▶ [Task material]
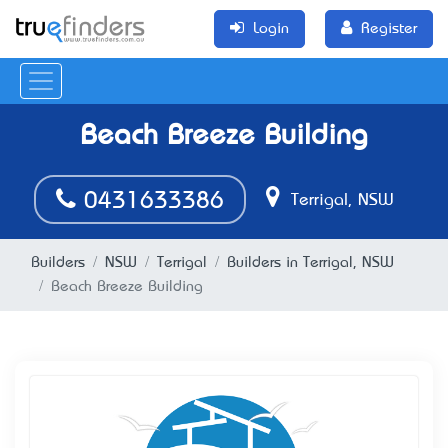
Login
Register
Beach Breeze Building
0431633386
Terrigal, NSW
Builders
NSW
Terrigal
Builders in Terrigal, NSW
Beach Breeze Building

...

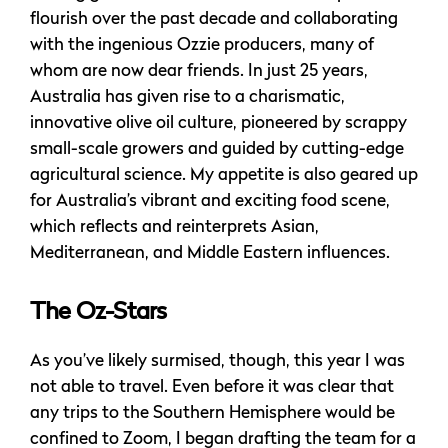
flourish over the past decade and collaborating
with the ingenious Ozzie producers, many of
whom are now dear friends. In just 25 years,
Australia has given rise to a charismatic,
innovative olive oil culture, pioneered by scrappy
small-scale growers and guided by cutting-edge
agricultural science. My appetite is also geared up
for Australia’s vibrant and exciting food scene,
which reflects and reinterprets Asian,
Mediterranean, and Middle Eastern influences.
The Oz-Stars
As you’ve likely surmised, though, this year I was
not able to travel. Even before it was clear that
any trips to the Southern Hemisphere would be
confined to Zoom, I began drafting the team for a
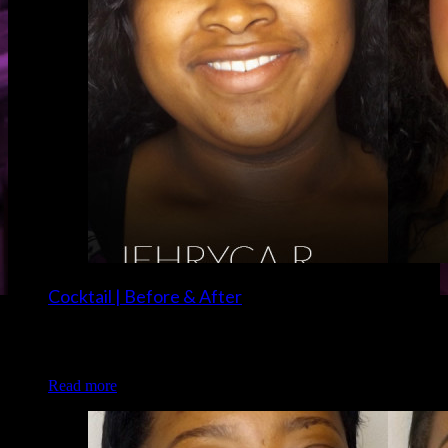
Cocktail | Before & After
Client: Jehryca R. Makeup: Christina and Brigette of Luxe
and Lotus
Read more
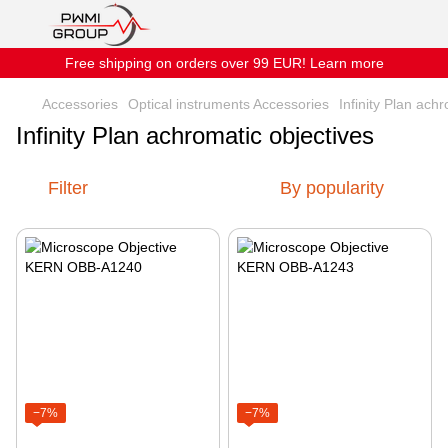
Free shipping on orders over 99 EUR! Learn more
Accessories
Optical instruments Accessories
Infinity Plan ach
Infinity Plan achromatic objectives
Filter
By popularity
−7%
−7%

▶ [Brief] Above are the records; from them, give again exactly the lines from the one containing "flourish over the" through the one containing "small-scale growers and", both included.

▶ [Output for this exercise]
flourish over the past decade and collaborating
with the ingenious Ozzie producers, many of
whom are now dear friends. In just 25 years,
Australia has given rise to a charismatic,
innovative olive oil culture, pioneered by scrappy
small-scale growers and guided by cutting-edge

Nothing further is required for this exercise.